◆ Requirement
Your response should reproduce every line of the entries that contains the word "Rowsage".

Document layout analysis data
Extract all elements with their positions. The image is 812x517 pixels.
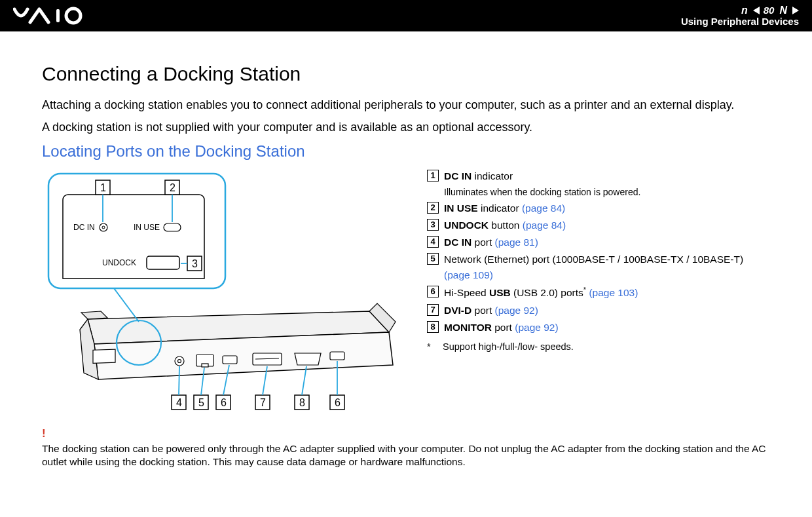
link-page-92b[interactable]: (page 92) — [515, 322, 558, 333]
next-page-icon[interactable] — [792, 7, 799, 14]
label-dc-in: DC IN — [73, 223, 95, 232]
prev-page-icon[interactable] — [753, 7, 760, 14]
footnote-mark: * — [427, 339, 434, 354]
legend-num-2: 2 — [427, 202, 439, 214]
vaio-logo-svg — [13, 7, 105, 25]
legend-num-7: 7 — [427, 304, 439, 316]
svg-point-1 — [66, 9, 81, 23]
link-page-81[interactable]: (page 81) — [495, 237, 538, 248]
link-page-109[interactable]: (page 109) — [444, 269, 493, 280]
legend-item-1: 1 DC IN indicator — [427, 168, 770, 184]
warning-text: The docking station can be powered only … — [42, 443, 766, 467]
legend-item-8: 8 MONITOR port (page 92) — [427, 320, 770, 335]
label-in-use: IN USE — [134, 223, 160, 232]
legend-1-sub: Illuminates when the docking station is … — [444, 185, 770, 200]
header-bar: n 80 N Using Peripheral Devices — [0, 0, 812, 31]
section-label: Using Peripheral Devices — [681, 16, 799, 28]
dock-illustration — [80, 288, 396, 379]
legend-num-6: 6 — [427, 286, 439, 297]
footnote-text: Support high-/full-/low- speeds. — [443, 339, 574, 354]
svg-text:6: 6 — [335, 397, 341, 408]
svg-text:8: 8 — [299, 397, 305, 408]
legend-num-1: 1 — [427, 170, 439, 182]
N-label: N — [779, 5, 787, 16]
svg-rect-0 — [56, 9, 60, 22]
footnote: * Support high-/full-/low- speeds. — [427, 339, 770, 354]
intro-p1: Attaching a docking station enables you … — [42, 97, 770, 113]
page-title: Connecting a Docking Station — [42, 63, 770, 85]
svg-line-43 — [302, 366, 306, 395]
link-page-92a[interactable]: (page 92) — [495, 305, 538, 316]
vaio-logo — [13, 7, 105, 25]
svg-text:2: 2 — [170, 182, 175, 193]
legend-item-5: 5 Network (Ethernet) port (1000BASE-T / … — [427, 252, 770, 283]
legend-num-3: 3 — [427, 219, 439, 231]
warning-block: ! The docking station can be powered onl… — [42, 427, 770, 469]
warning-mark-icon: ! — [42, 427, 770, 441]
diagram: DC IN IN USE UNDOCK 1 2 3 — [42, 168, 409, 420]
legend-item-6: 6 Hi-Speed USB (USB 2.0) ports* (page 10… — [427, 284, 770, 301]
svg-point-20 — [178, 359, 181, 362]
link-page-84a[interactable]: (page 84) — [522, 202, 565, 214]
legend-num-4: 4 — [427, 236, 439, 248]
svg-text:3: 3 — [192, 258, 198, 269]
svg-text:1: 1 — [100, 182, 106, 193]
legend-item-2: 2 IN USE indicator (page 84) — [427, 201, 770, 216]
n-label: n — [741, 5, 748, 16]
intro-block: Attaching a docking station enables you … — [42, 97, 770, 136]
label-undock: UNDOCK — [102, 258, 136, 267]
page-number: 80 — [764, 5, 775, 16]
svg-rect-26 — [330, 352, 344, 360]
legend-item-7: 7 DVI-D port (page 92) — [427, 303, 770, 318]
legend: 1 DC IN indicator Illuminates when the d… — [427, 168, 770, 354]
svg-rect-16 — [93, 349, 115, 363]
legend-item-3: 3 UNDOCK button (page 84) — [427, 218, 770, 233]
svg-line-39 — [179, 366, 179, 395]
svg-text:5: 5 — [198, 397, 204, 408]
legend-item-4: 4 DC IN port (page 81) — [427, 235, 770, 250]
svg-rect-23 — [223, 356, 237, 364]
svg-line-18 — [114, 288, 139, 322]
intro-p2: A docking station is not supplied with y… — [42, 119, 770, 135]
svg-text:7: 7 — [260, 397, 266, 408]
legend-num-8: 8 — [427, 321, 439, 333]
subsection-title: Locating Ports on the Docking Station — [42, 142, 770, 161]
svg-text:6: 6 — [221, 397, 227, 408]
page-content: Connecting a Docking Station Attaching a… — [0, 31, 812, 469]
header-right: n 80 N Using Peripheral Devices — [681, 5, 799, 27]
legend-num-5: 5 — [427, 253, 439, 265]
link-page-84b[interactable]: (page 84) — [523, 220, 566, 231]
svg-rect-22 — [202, 364, 208, 367]
page-nav: n 80 N — [740, 5, 799, 16]
link-page-103[interactable]: (page 103) — [589, 288, 638, 299]
svg-text:4: 4 — [176, 397, 182, 408]
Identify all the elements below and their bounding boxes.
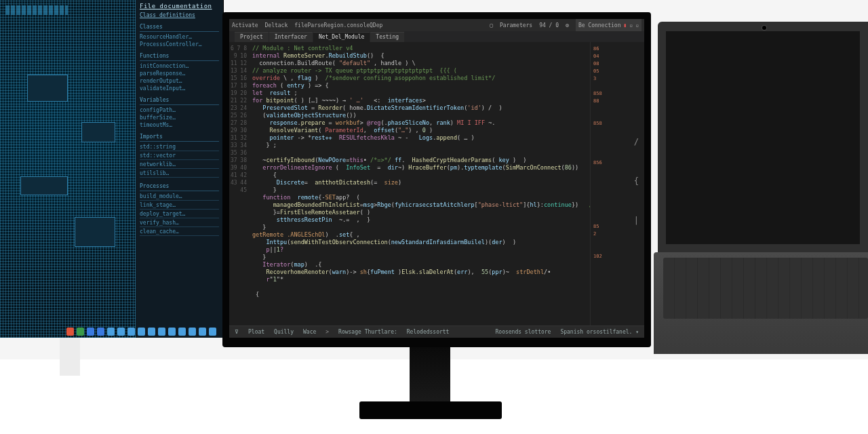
outline-item[interactable]: ProcesssController… — [140, 41, 219, 47]
outline-item[interactable]: configPath… — [140, 107, 219, 113]
minimap-glyph: / — [593, 139, 639, 145]
outline-item[interactable]: utilslib… — [140, 170, 219, 178]
outline-item[interactable]: renderOutput… — [140, 78, 219, 84]
outline-item[interactable]: ResourceHandler… — [140, 34, 219, 40]
minimap-badge: 3 — [593, 76, 642, 82]
taskbar-app-icon[interactable] — [168, 328, 176, 336]
editor-tab[interactable]: Interfacer — [269, 32, 313, 42]
line-gutter: 6 7 8 9 10 11 12 13 14 15 16 17 18 19 20… — [229, 42, 250, 326]
outline-item[interactable]: timeoutMs… — [140, 122, 219, 128]
titlebar: Activate Deltack fileParseRegion.console… — [229, 19, 644, 31]
minimize-icon[interactable]: ▫ — [629, 22, 633, 28]
minimap-badge: 04 — [593, 54, 642, 60]
titlebar-item[interactable]: Deltack — [265, 22, 288, 28]
status-item[interactable]: Relodedssortt — [407, 329, 450, 335]
titlebar-item[interactable]: Activate — [232, 22, 258, 28]
titlebar-square-icon[interactable]: ▢ — [490, 22, 493, 28]
taskbar-app-icon[interactable] — [148, 328, 155, 336]
status-item[interactable]: Roosends slottore — [496, 329, 551, 335]
outline-item[interactable]: bufferSize… — [140, 115, 219, 121]
taskbar-app-icon[interactable] — [107, 328, 115, 336]
outline-item[interactable]: initConnection… — [140, 63, 219, 69]
titlebar-gear-icon[interactable]: ⚙ — [566, 22, 569, 28]
laptop-screen — [658, 22, 868, 252]
taskbar-app-icon[interactable] — [158, 328, 165, 336]
outline-item[interactable]: deploy_target… — [140, 211, 219, 218]
taskbar-app-icon[interactable] — [127, 328, 135, 336]
schematic-grid — [0, 0, 136, 338]
taskbar-app-icon[interactable] — [77, 328, 84, 336]
center-monitor: Activate Deltack fileParseRegion.console… — [222, 12, 651, 347]
outline-item[interactable]: networklib… — [140, 161, 219, 169]
titlebar-params-label: Parameters — [500, 22, 532, 28]
outline-item[interactable]: build_module… — [140, 193, 219, 201]
webcam-icon — [762, 26, 766, 30]
status-item[interactable]: Rowsage Thurtlare: — [338, 329, 397, 335]
editor-tab[interactable]: Project — [235, 32, 269, 42]
laptop-keyboard — [663, 258, 868, 319]
outline-section-header[interactable]: Processes — [140, 183, 219, 191]
outline-section-header[interactable]: Classes — [140, 24, 219, 32]
titlebar-counts: 94 / 0 — [539, 22, 559, 28]
left-panel-header: File documentation — [140, 3, 219, 9]
left-monitor: File documentation Class definitions Cla… — [0, 0, 224, 338]
outline-item[interactable]: verify_hash… — [140, 220, 219, 227]
minimap-badge: 2 — [593, 231, 642, 237]
minimap-badge: 858 — [593, 121, 642, 127]
outline-section-header[interactable]: Functions — [140, 53, 219, 61]
outline-item[interactable]: clean_cache… — [140, 229, 219, 236]
taskbar-app-icon[interactable] — [138, 328, 145, 336]
left-outline-panel: File documentation Class definitions Cla… — [136, 0, 223, 338]
taskbar — [65, 326, 218, 338]
titlebar-mode[interactable]: Be Connection — [578, 22, 621, 28]
minimap-glyph: { — [593, 178, 639, 184]
code-editor-window: Activate Deltack fileParseRegion.console… — [229, 19, 644, 338]
minimap-badge: 856 — [593, 160, 642, 166]
taskbar-app-icon[interactable] — [66, 328, 74, 336]
outline-item[interactable]: link_stage… — [140, 202, 219, 210]
outline-item[interactable]: std::vector — [140, 153, 219, 160]
minimap[interactable]: 860408053 85888 858/ 856{ |852 102 — [590, 42, 644, 326]
editor-tab[interactable]: Testing — [370, 32, 404, 42]
minimap-badge: 88 — [593, 98, 642, 104]
outline-item[interactable]: std::string — [140, 144, 219, 151]
taskbar-app-icon[interactable] — [199, 328, 206, 336]
taskbar-app-icon[interactable] — [117, 328, 125, 336]
titlebar-item[interactable]: fileParseRegion.consoleQDep — [294, 22, 382, 28]
minimap-badge: 08 — [593, 61, 642, 67]
minimap-glyph: | — [593, 218, 639, 224]
minimap-badge: 858 — [593, 91, 642, 97]
code-area[interactable]: // Module : Net controller v4 internal R… — [250, 42, 590, 326]
status-item[interactable]: ⊽ — [235, 329, 239, 335]
taskbar-app-icon[interactable] — [189, 328, 196, 336]
editor-tab[interactable]: Net_Del_Module — [313, 32, 370, 42]
status-item[interactable]: Ploat — [248, 329, 264, 335]
close-icon[interactable]: ▮ — [624, 22, 627, 28]
status-item[interactable]: Spanish orsostilfanel. ▾ — [560, 329, 639, 335]
outline-item[interactable]: parseResponse… — [140, 71, 219, 77]
status-item[interactable]: Wace — [303, 329, 316, 335]
maximize-icon[interactable]: ▫ — [635, 22, 639, 28]
outline-section-header[interactable]: Imports — [140, 134, 219, 142]
status-bar: ⊽ Ploat Quilly Wace > Rowsage Thurtlare:… — [229, 326, 644, 338]
minimap-badge: 05 — [593, 68, 642, 75]
chevron-right-icon: > — [326, 329, 329, 335]
minimap-badge: 102 — [593, 254, 642, 260]
taskbar-app-icon[interactable] — [178, 328, 186, 336]
minimap-badge: 86 — [593, 46, 642, 52]
taskbar-app-icon[interactable] — [209, 328, 216, 336]
tab-bar: ProjectInterfacerNet_Del_ModuleTesting — [229, 31, 644, 42]
taskbar-app-icon[interactable] — [87, 328, 94, 336]
outline-section-header[interactable]: Variables — [140, 97, 219, 105]
outline-item[interactable]: validateInput… — [140, 85, 219, 92]
status-item[interactable]: Quilly — [274, 329, 294, 335]
left-panel-subheader: Class definitions — [140, 12, 219, 18]
taskbar-app-icon[interactable] — [97, 328, 104, 336]
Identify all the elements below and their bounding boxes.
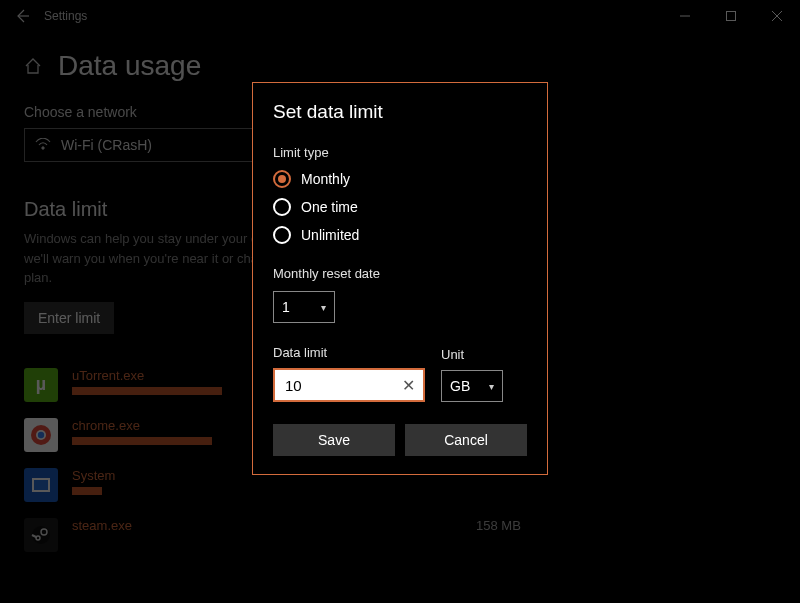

◆ Exercise solution
status-item[interactable]: Rowsage Thurtlare: — [338, 329, 397, 335]
status-bar: ⊽ Ploat Quilly Wace > Rowsage Thurtlare:… — [229, 326, 644, 338]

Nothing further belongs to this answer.